Composer Terry Riley turns 80 Wednesday. He's been called the father of minimalism for his groundbreaking 1964 work In C. But his influence has spread far beyond, sparking the imaginations of many artists, from cutting-edge electronic musicians to rock gods.
Riley's musical footprints have been followed by generations of musicians. Compare his A Rainbow in Curved Air, for example, with The Who's " Baba O'Riley," named partly in honor of the composer.
Popular music was Riley's first inspiration. "Well, you know, I grew up in the age of radio," he says, "so I liked the people that I heard on the radio, like Bing Crosby. I found all music to have really powerful transmission, so whatever I was listening to sounded really great to me. I was learning all the time. At the same time, I was trying to pick out these tunes on the piano because I didn't have any formal training, so I was learning to play by ear."
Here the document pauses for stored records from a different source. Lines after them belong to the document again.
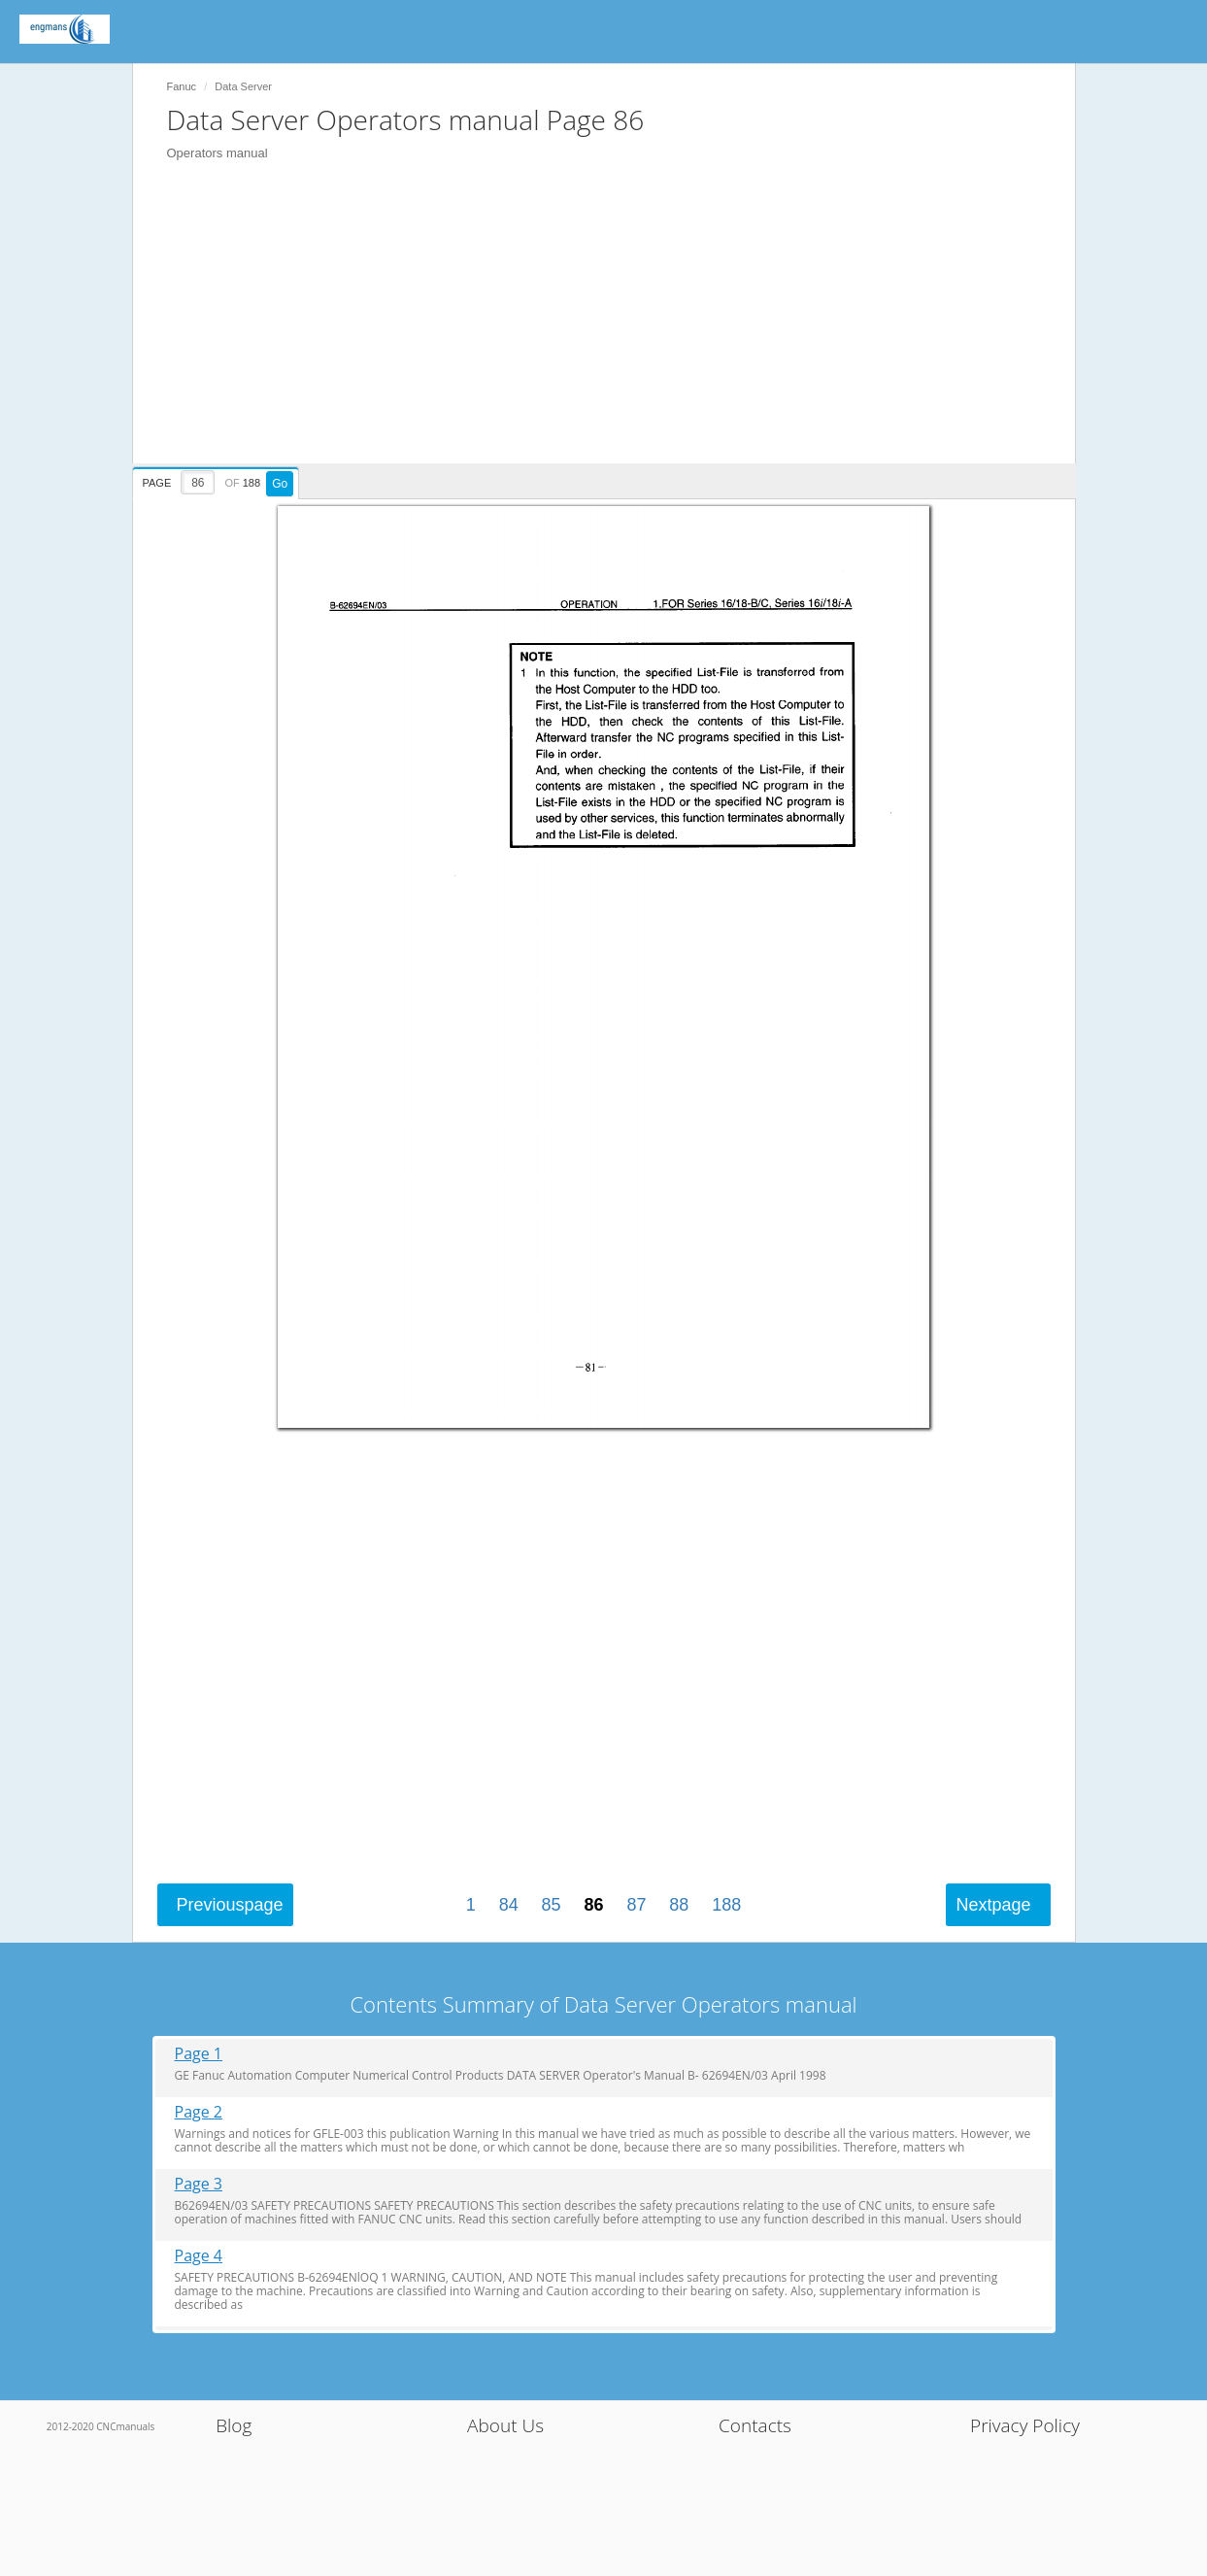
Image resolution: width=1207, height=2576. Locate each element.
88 (678, 1905)
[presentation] (218, 479)
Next (993, 1904)
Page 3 (199, 2184)
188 (726, 1905)
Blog (233, 2425)
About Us (505, 2425)
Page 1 (199, 2054)
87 (636, 1905)
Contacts (755, 2425)
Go (279, 484)
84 (509, 1905)
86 (593, 1905)
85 (551, 1905)
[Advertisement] (613, 327)
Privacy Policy (1025, 2425)
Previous (230, 1904)
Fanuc (182, 86)
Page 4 (199, 2256)
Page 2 (199, 2112)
Riley was born in California, and played ragtime piano at a San Francisco saloon while he was still studying at UC Berkeley. His love of music took him to Paris, Spain, Morocco, New York, India and beyond. And all of those influences have come together in his music.
In C was Riley's breakthrough. The sheet music is just one page long — plus two pages of open-ended instructions — but its possibilities are literally endless. Riley only specifies 53 short phrases, and leaves it up to the individual musicians to decide how many times they'll play each one. In Chelped usher in a momentous change in music, and created a bridge between improvised and composed music.
The composer sensed its import right away. "When I wrote it," Riley says, " I felt it was a revolutionary idea, and that it would have that kind of impact, that it would be new and it would have an effect on other musicians. I knew that because the idea had that kind of effect on me. But I could never envision that it would sort of become part of a tradition and be a kind of centerpiece for tradition."
That tradition came to be called minimalism. In C still galvanizes audiences. Musicians continue to find new ways to play it — including artists from Mali, in West Africa, who recently recorded their own version of the piece.
"The Malian performance is a good example of allowing musicians to be very creative with a form, and use still a recognizable In C," Riley says. "But it's treated so freely that you see it as a whole new piece."
"I'd never met anybody that had the aura, the sensibility, the feeling that I got from Terry Riley that very first time," recalls David Harrington. He is the founder and first violinist of the Kronos Quartet, and he first met Riley in the late 1970s at Mills College in California, where they were both teaching.
Because so much of Riley's music is inspired by his love of improvisation, Harrington says that it took some doing for the composer and the quartet to find common ground. His group needed some notes on a page.
"I remember the very first time we went up to his ranch and rehearsed. He showed me his thumb, and he said his thumb really hurt from all the notes he was writing for us," Harrington says laughingly.
Since then, Riley has written 27 works for Kronos, but he's also composed for orchestra, piano and many other instruments and ensembles.
"My preference in music has always been in improvisation for my own performance," Riley says. "I like to be in the moment, and I like to not have something in mind all the time when I'm starting to play. When I'm writing, I like to have an improvisatory feeling in my mind at the same time, so that I'll take ideas and run them through my mind in many different ways and see how many variations I can come up with. In a sense, I'm always improvising, and at some point I have to decide, "Okay, this has to be fixed so somebody else can play it."
Improvisation is at the heart of North Indian classical music, which Riley has been studying very seriously since 1970. And that study has helped him tap into something much bigger.
"My teacher, Pandit Pran Nath, used to say, ' Nada brahmam,' which means 'musical sound is God,'" Riley says. "I always viewed that, if there was a God, if there was a supreme being, he would be music, or she would be music. To worship that would be to be a performer and a composer, to try to make the most beautiful offerings you could to that."
Terry Riley often speaks of the sound current that he says is available to all of us all the time. And throughout his work, he invites us all to tune in.